I turned and looked at Rogers and Shelley, and the two doctors looked just as haunted. Cops; emergency medical personnel; hell, emergency personnel; firemen; ambulance drivers; all of us ... you don't need ghosts to be haunted. Memory does that just fine without any supernatural help at all.

CHAPTER 16

The woman's bite had been neater, but it had also been in her face, as if the zombie had tried to tear off her cheek. 'I can't tell how much damage was bite and how much was excised afterward.'

Rogers answered, 'The patient wouldn't sign off on the surgery to excise her wound. It was only after the patient realized that the disease was going to do more damage to her face than the surgery that she agreed to it, but it was too late. The disease had made its way to her brain and there was nothing we could do. I cut away as much of the infected tissue as I could, but when I realized that it wouldn't save her life, I did what I could to make her comfortable. Once this thing gets into a major organ that is needed to sustain life there isn't anything we can do, except pump them full of painkillers and make them comfortable until the end.'

I stopped looking down at the woman's ravaged face and back up at him. 'Is that why Sheriff Callahan is pumped up on pain meds? Has it reached a major organ system?' My pulse sped a little, but outwardly I was calm, my best blank cop face forward.

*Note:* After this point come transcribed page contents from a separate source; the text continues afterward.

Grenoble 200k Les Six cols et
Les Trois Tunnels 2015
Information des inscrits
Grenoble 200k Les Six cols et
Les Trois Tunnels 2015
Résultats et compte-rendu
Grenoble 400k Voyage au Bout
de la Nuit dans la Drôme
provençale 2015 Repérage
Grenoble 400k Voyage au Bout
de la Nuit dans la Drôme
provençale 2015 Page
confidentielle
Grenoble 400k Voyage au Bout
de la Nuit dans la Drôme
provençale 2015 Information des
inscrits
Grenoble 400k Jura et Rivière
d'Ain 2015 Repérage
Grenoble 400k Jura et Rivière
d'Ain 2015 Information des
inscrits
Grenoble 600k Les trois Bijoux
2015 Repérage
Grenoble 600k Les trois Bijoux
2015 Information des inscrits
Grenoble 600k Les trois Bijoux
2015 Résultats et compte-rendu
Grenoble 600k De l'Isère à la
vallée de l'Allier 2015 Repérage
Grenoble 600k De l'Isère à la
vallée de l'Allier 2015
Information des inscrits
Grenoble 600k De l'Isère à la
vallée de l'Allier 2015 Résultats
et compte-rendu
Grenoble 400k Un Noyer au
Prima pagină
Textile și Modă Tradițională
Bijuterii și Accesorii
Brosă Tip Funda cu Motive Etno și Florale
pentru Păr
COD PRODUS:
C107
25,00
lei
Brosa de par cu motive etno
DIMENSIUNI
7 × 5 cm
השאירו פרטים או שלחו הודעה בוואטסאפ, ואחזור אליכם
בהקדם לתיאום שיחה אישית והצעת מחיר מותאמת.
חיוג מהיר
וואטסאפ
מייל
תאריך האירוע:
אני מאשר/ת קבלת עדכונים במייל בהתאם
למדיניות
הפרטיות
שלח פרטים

'No, the disease is also incredibly painful, and since we can only slow it, not stop it, we make the patients as comfortable as possible.'

'You swear,' I said.

He nodded. 'I swear, Rush was lucky it was an arm wound. I was able to take a lot of the flesh. I thought I'd gotten it all, honestly, but it's as if you can't cut fast enough to stay ahead of it. If we hadn't had the earlier patients to treat so we knew to put him on massive full-spectrum antibiotics and use the hyperbaric chamber, it would have spread everywhere by now, but we're learning more with every patient.'

'Why didn't you excise flesh from the man's shoulder wound?' I asked.

'He was the first we found alive. The emergency room doctor tried treating it as less virulent than it turned out to be. In his defense, you see the mess that the wound was. The thing really tore at him, so it was treated as a regular zombie bite, since they carry their own types of infection. By the time the attending doctor called me in it was simply too late. The infection had reached the man's heart, and there was nothing we could do.'

'Are you saying that his heart was rotted away?' I asked.

Dr Shelley answered that question. 'Yes, it was quite decayed. I'd never seen anything like it. You can see that the flesh on most of the chest is clean and looks healthy, but when I did the autopsy the heart looked more like the area around the initial wound.'

'Why did his heart rot? Why her brain? Why didn't it eat the outer healthy flesh first?' I asked.

'We aren't a hundred percent certain,' Rogers said, 'but we think that this infection enters the bloodstream through the bite and rides the blood into a major organ system and rots from both ends, so to speak.'

'So, bad luck about the face bite hitting the brain,' I said.

'Yes,' he said.

'And if you'd known to excise the shoulder wound on the man, then he might have been able to hold on,' I said.

'If he'd been a later victim instead of one of the first, I believe his odds would have been as good as the sheriff's,' Rogers said.